能楽シテ方には5つの流派があり、演目が同じでもセリフや型に細かな違いが見られます。かつては流儀ごとの垣根が高い時期もあり、素人弟子を取る際に「他流に移りません」などと念書を書かせる能楽師もいたそうです。
一方、江戸時代には、能役者が藩主の意向で流儀を変えることがありました。加賀前田藩が代表例です。「加賀宝生」という言葉が残るほど宝生流の盛んな地域ですが、藩祖・前田利家が好んだのは実は金春流。五代藩主の綱紀が、将軍・徳川綱吉の宝生流贔屓に影響を受け、多くのお抱え能役者に転流を迫ったと伝わっています。
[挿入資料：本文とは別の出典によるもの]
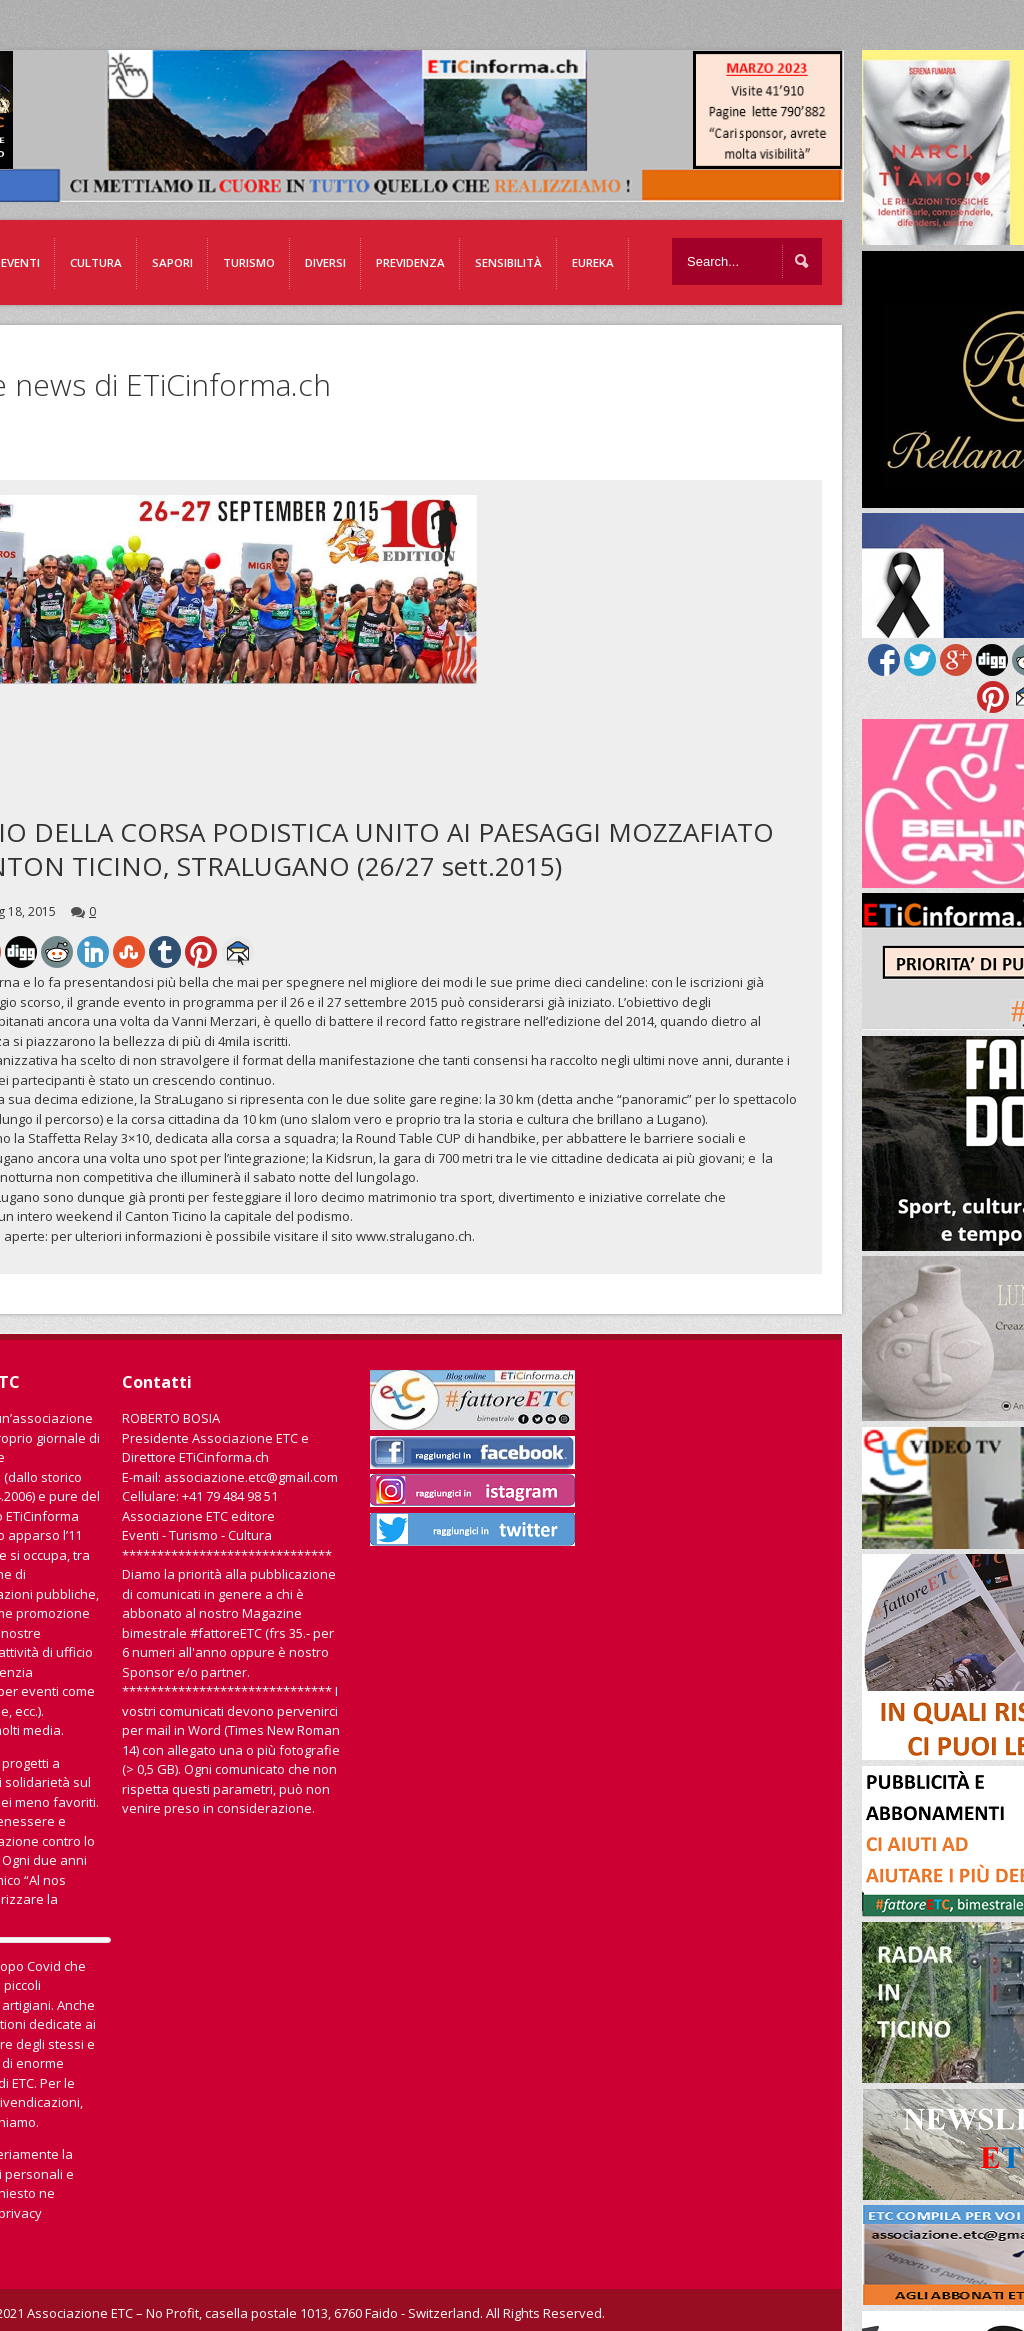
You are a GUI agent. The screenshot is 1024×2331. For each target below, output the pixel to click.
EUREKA (593, 262)
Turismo (249, 262)
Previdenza (410, 262)
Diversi (325, 262)
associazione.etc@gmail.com (251, 1477)
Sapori (172, 262)
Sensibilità (508, 262)
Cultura (96, 262)
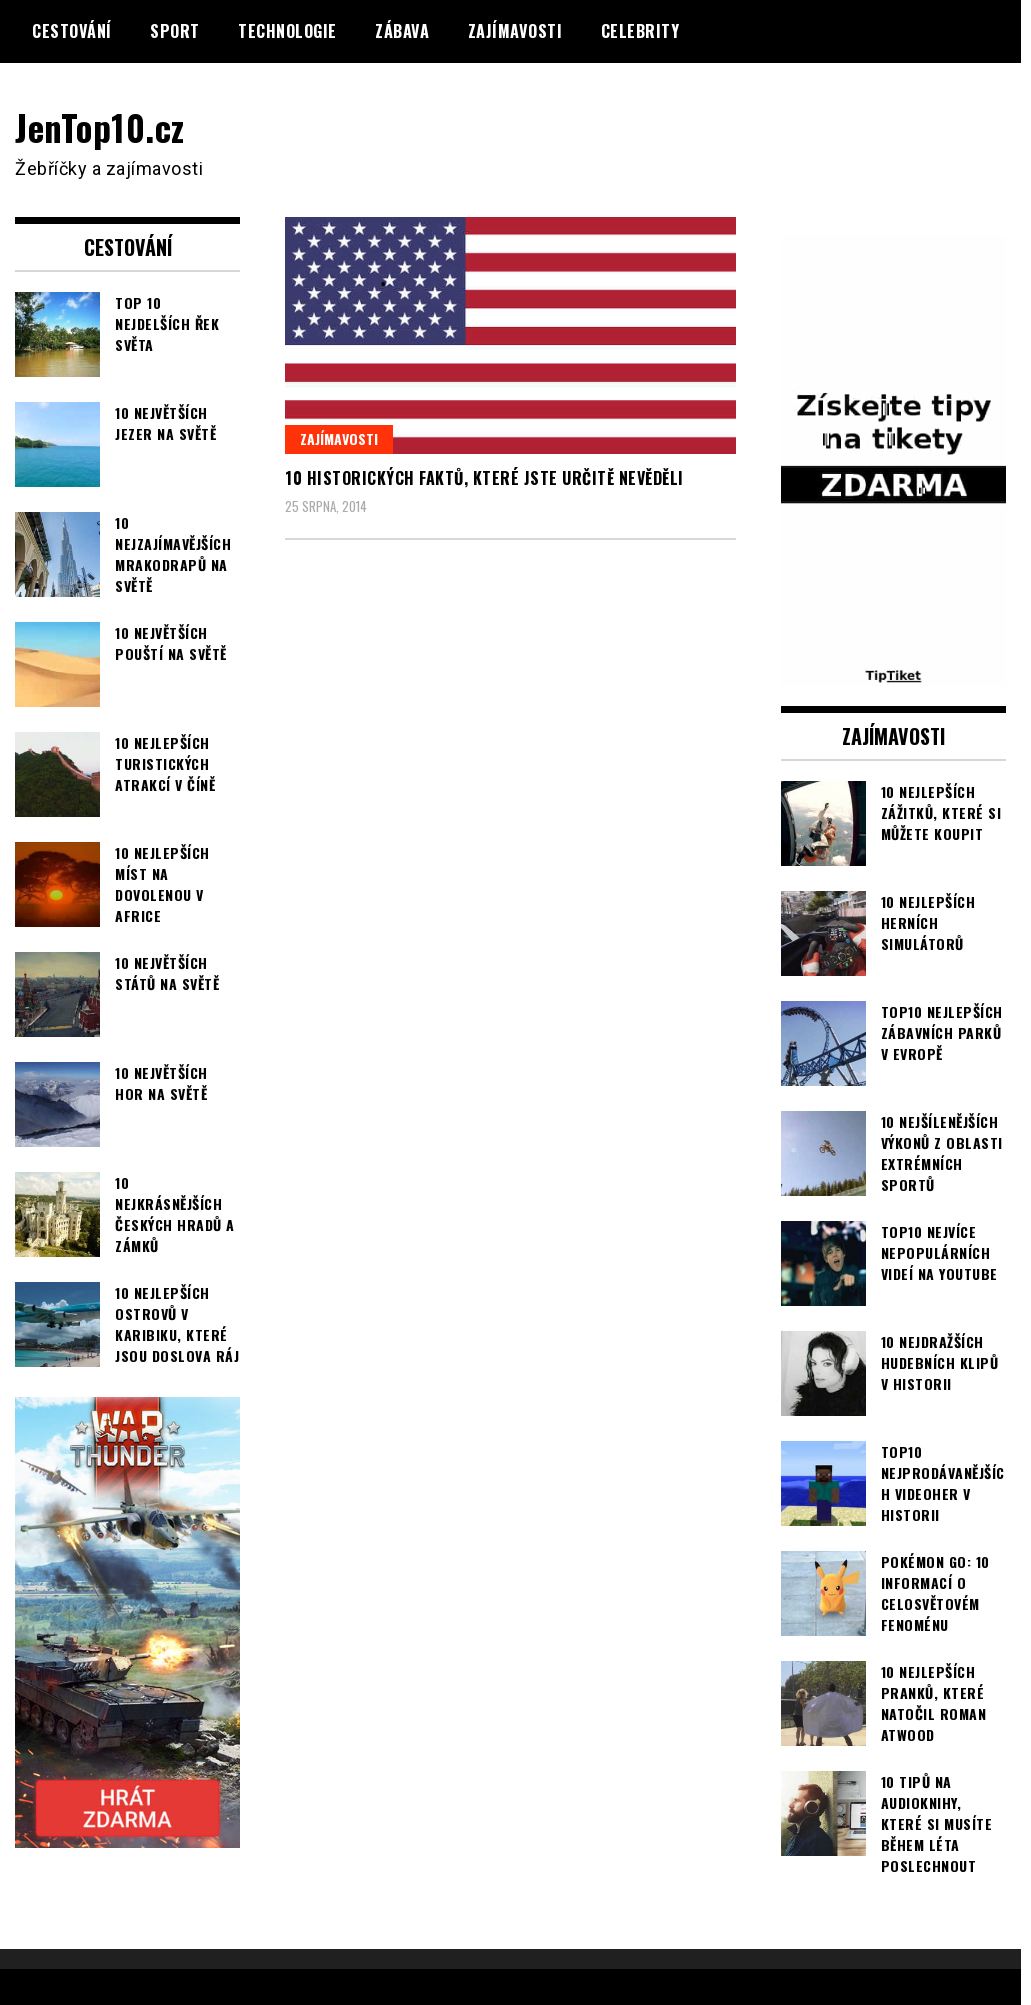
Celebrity (640, 31)
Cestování (72, 31)
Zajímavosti (515, 31)
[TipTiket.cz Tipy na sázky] (893, 671)
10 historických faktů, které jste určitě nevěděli (484, 478)
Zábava (402, 31)
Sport (175, 31)
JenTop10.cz (101, 126)
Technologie (287, 31)
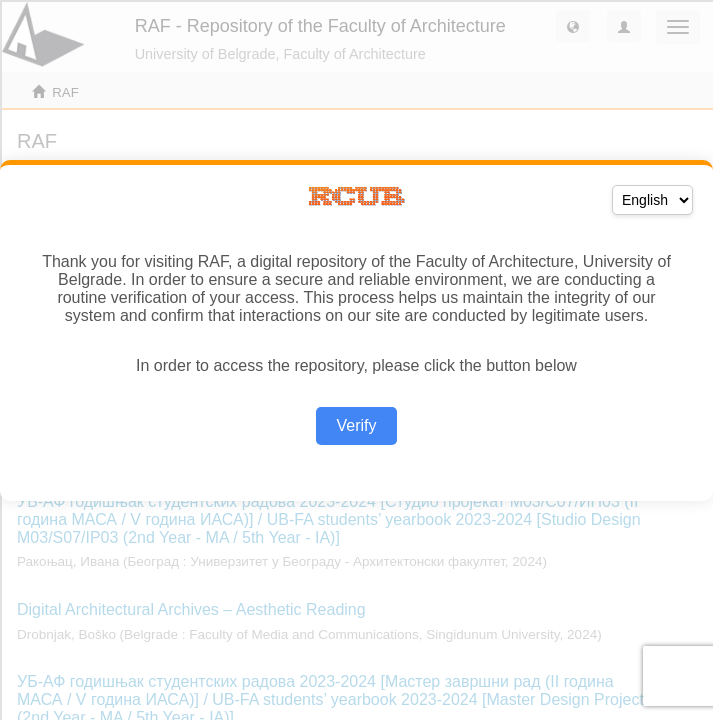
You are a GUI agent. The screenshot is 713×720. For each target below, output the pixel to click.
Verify (356, 425)
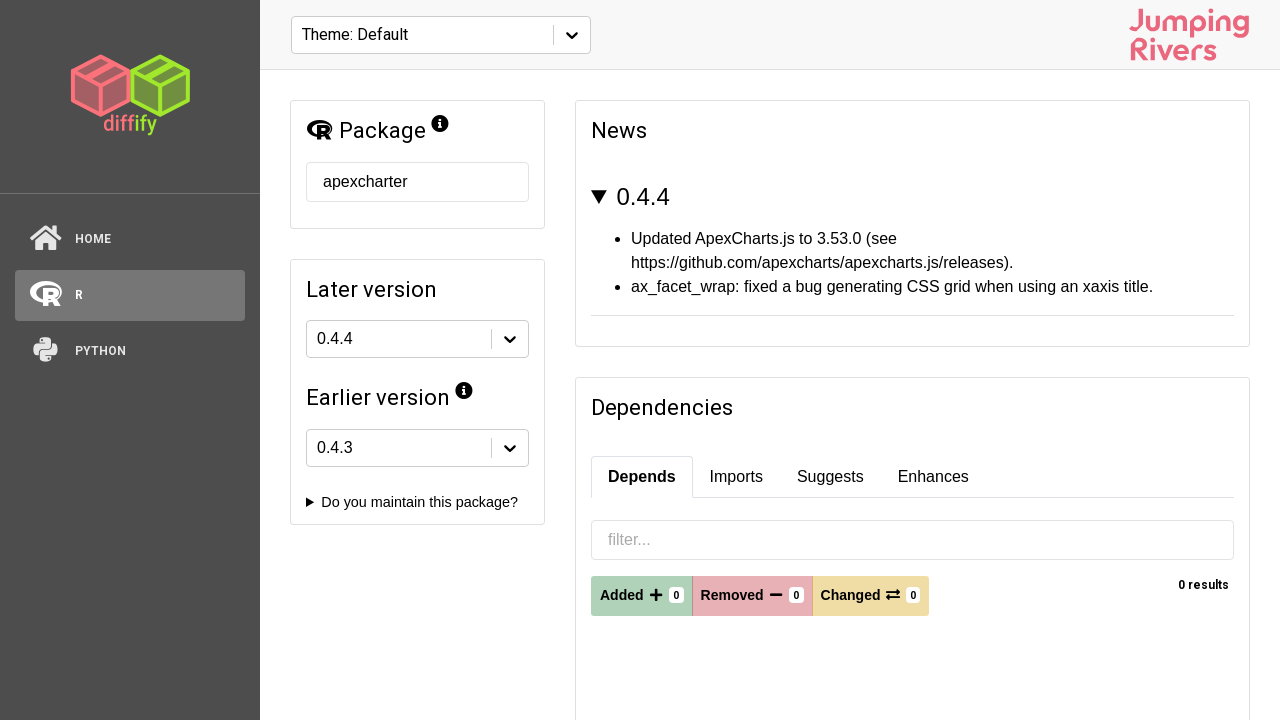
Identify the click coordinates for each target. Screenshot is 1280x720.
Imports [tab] (736, 476)
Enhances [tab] (933, 476)
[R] (130, 295)
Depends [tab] (642, 476)
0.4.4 (642, 196)
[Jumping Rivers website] (1189, 34)
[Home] (130, 239)
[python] (130, 351)
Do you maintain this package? (419, 502)
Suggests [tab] (830, 476)
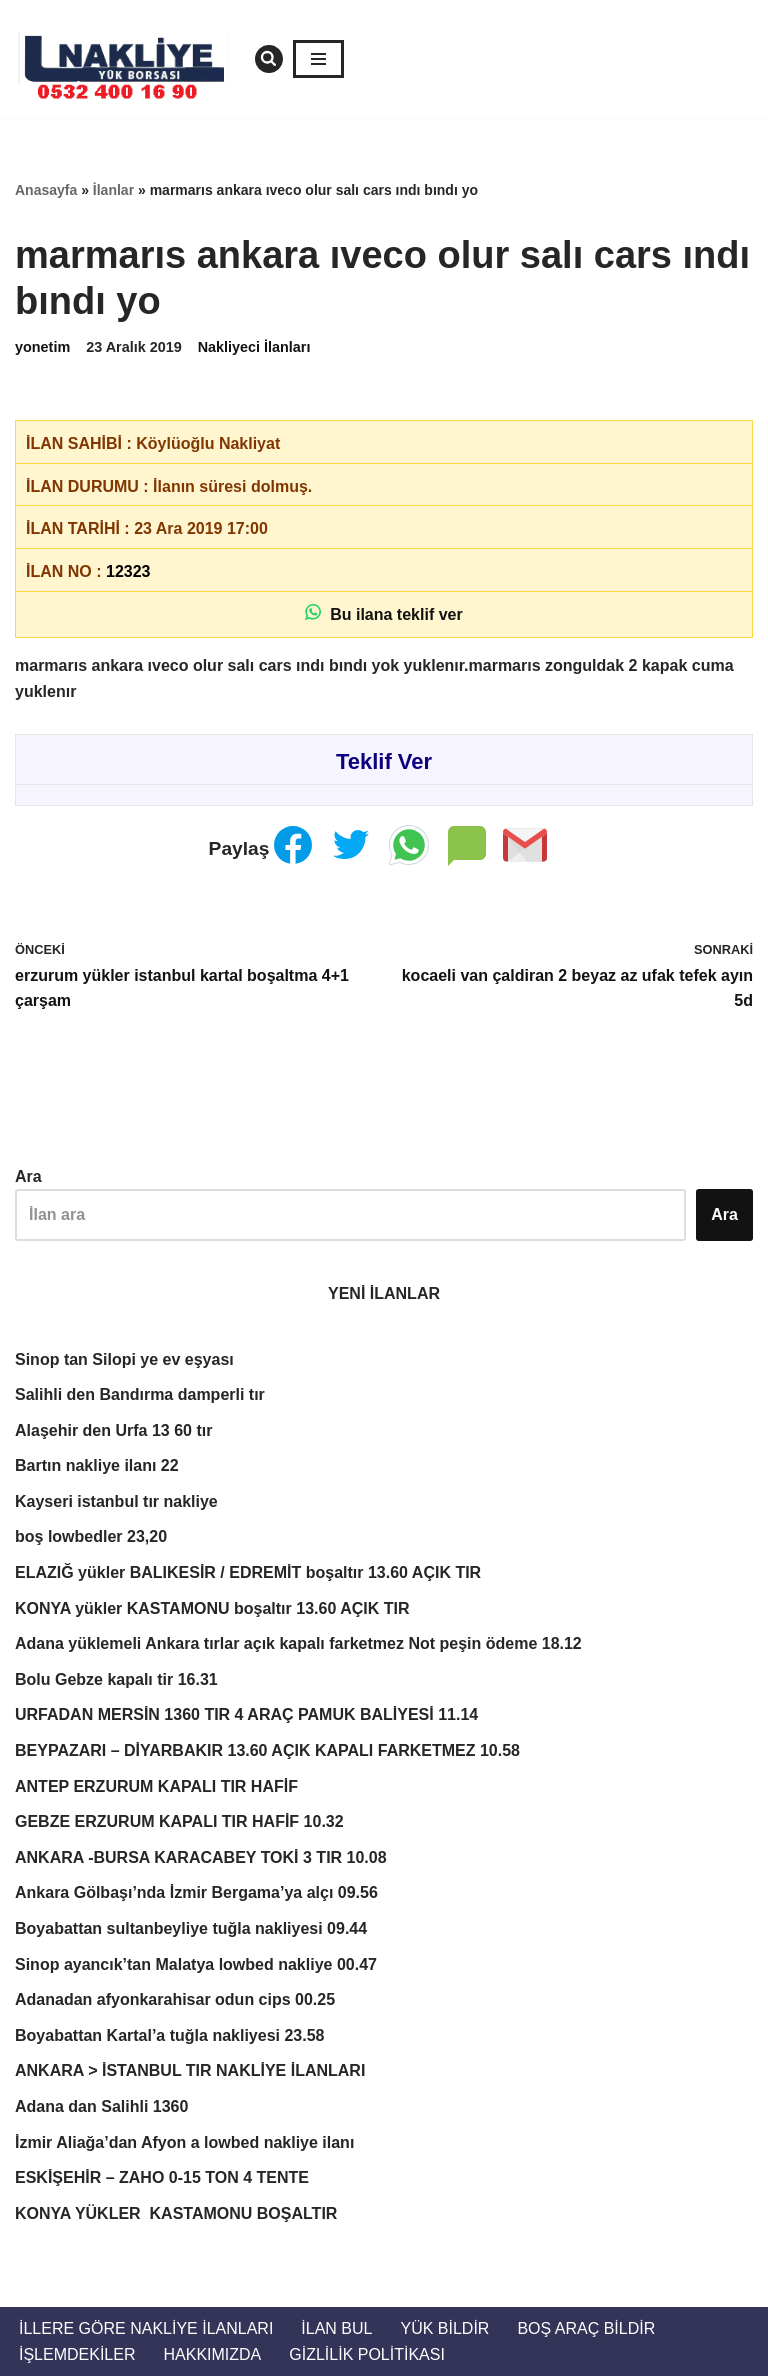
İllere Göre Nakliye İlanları (146, 2328)
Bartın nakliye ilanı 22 (97, 1465)
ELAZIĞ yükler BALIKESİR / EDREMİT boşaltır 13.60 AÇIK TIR (248, 1572)
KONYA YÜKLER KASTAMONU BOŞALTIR (176, 2213)
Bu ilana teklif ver (383, 613)
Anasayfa (46, 190)
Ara (28, 1176)
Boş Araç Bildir (586, 2328)
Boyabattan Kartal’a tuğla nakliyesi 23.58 (169, 2035)
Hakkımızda (212, 2354)
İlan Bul (336, 2328)
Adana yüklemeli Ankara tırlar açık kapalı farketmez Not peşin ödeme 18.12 (298, 1643)
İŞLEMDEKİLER (77, 2354)
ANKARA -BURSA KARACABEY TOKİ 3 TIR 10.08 (201, 1857)
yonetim (42, 347)
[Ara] (269, 59)
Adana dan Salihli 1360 (101, 2106)
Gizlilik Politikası (367, 2354)
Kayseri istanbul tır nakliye (116, 1501)
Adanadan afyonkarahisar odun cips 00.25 (175, 1999)
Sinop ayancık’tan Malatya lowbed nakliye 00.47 (196, 1964)
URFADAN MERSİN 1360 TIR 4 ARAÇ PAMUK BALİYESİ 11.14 (246, 1714)
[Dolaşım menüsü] (318, 59)
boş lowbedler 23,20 (91, 1536)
自ら転流した近年の例として観世栄夫がいます。観世銕之丞家に生まれた彼は、幼少期から稽古を続けてきたものの「喜多流の身体をつくるメソッドに魅力を感じた」と、熟慮の末に22歳で喜多流へ転じたといいます(のち観世流に復帰)。新劇やオペラにも関心を深め、俳優や演出家として能楽界のみならず多方面で活躍しました。また、金剛右京に師事した楠川正範は、戦後しばらくして後、金剛流から観世流に転じました。
そのほか、たとえば囃子方や狂言方の家に生まれて、シテ方になったりするケースは、割とよくあります。
昔から、観世家から宝生家へ、宝生家から観世家へ、金剛家から宝生家へ、など後継のいない大夫の家に、他流の大夫筋より養子を迎える場合もありました。ある種、転流と言えるかも知れませんが、これは流儀を絶やさぬためのこと。能役者同士の助け合いの表れでした。